If you are not familiar with The Da Vinci Code, it describes a search for the Holy Grail. Here is a squib about the book from Publisher’s Weekly:
The action kicks off in modern-day Paris with the murder of the Louvre’s chief curator, whose body is found laid out in symbolic repose at the foot of the Mona Lisa. Seizing control of the case are Sophie Neveu, a lovely French police cryptologist, and Harvard symbol expert Robert Langdon, reprising his role from Brown’s last book. The two find several puzzling codes at the murder scene, all of which form a treasure map to the fabled Holy Grail. As their search moves from France to England, Neveu and Langdon are confounded by two mysterious groups–the legendary Priory of Sion, a nearly 1,000-year-old secret society whose members have included Botticelli and Isaac Newton, and the conservative Catholic organization Opus Dei. Both have their own reasons for wanting to ensure that the Grail isn’t found.
Throughout the book, Brown sprinkles bits and pieces of supposed historical facts, and I find myself wondering how much of what I am reading is “true.” Does it matter? Is this all harmless drivel? Or do false ideas have a corrupting effect on our souls? Somewhere in my education, I was taught to cast a wide net in search of truth, but the admonition to “become acquainted with all good books” must imply a charge to avoid “bad” books. That is, if truth elevates, surely lies degrade.
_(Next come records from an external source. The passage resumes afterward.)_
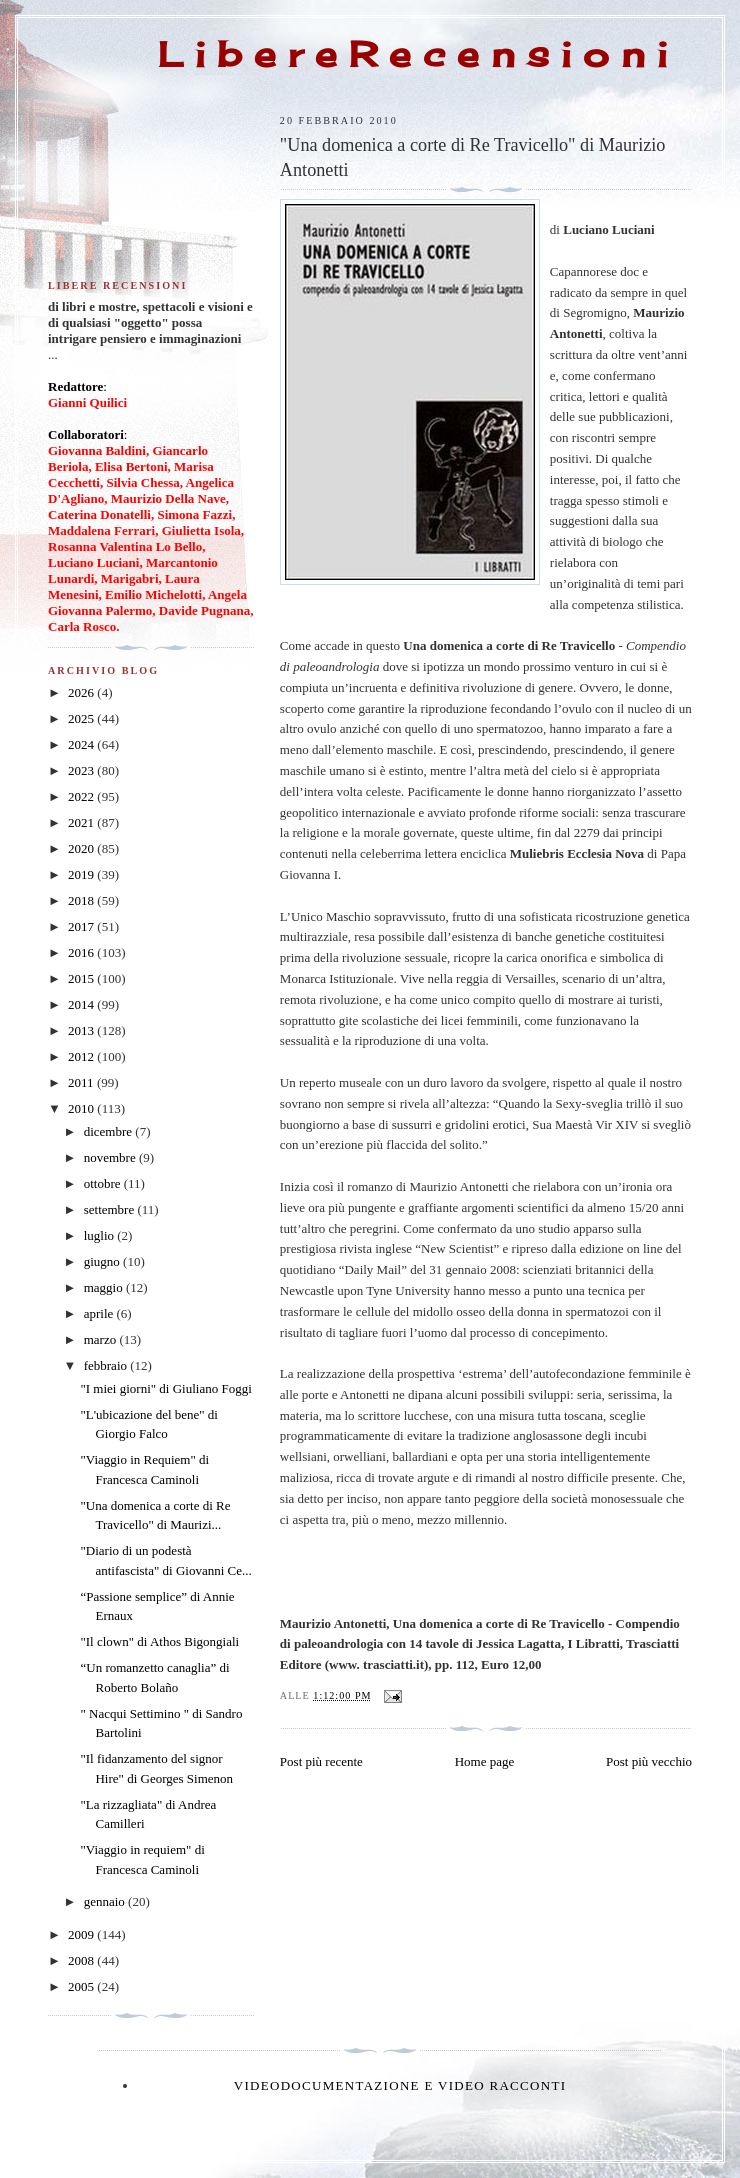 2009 (82, 1934)
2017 (82, 926)
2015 (82, 978)
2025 (82, 718)
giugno (103, 1261)
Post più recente (321, 1761)
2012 (82, 1056)
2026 (82, 692)
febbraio (107, 1365)
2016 (82, 952)
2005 (82, 1986)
The problem here is obvious: sorting good from bad is terribly hard to do. Not only do we not have an official list of good books, but the standards for selecting good books are opaque. Moroni 7:16 offers this test: “every thing which inviteth to do good, and to persuade to believe in Christ, is sent forth by the power and gift of Christ; wherefore ye may know with a perfect knowledge it is of God.” Doesn’t this standard imply that our search for good requires that we expose ourselves to evil? Also, when was the last time that you found a book that was thoroughly evil? When I look for God, I find him. As observed by Alma, “All things denote there is a God; yea, even the earth, and all things that are upon the face of it, yea, and its motion, yea, and also all the planets which move in their regular form do witness that there is a Supreme Creator.” (Alma 30:44) Suffice it to say that the quest for “good books” admits of value in works that fall short of being the “word of God.”
Which leaves me somewhat up in the air. What are these “good books” and how do I find them?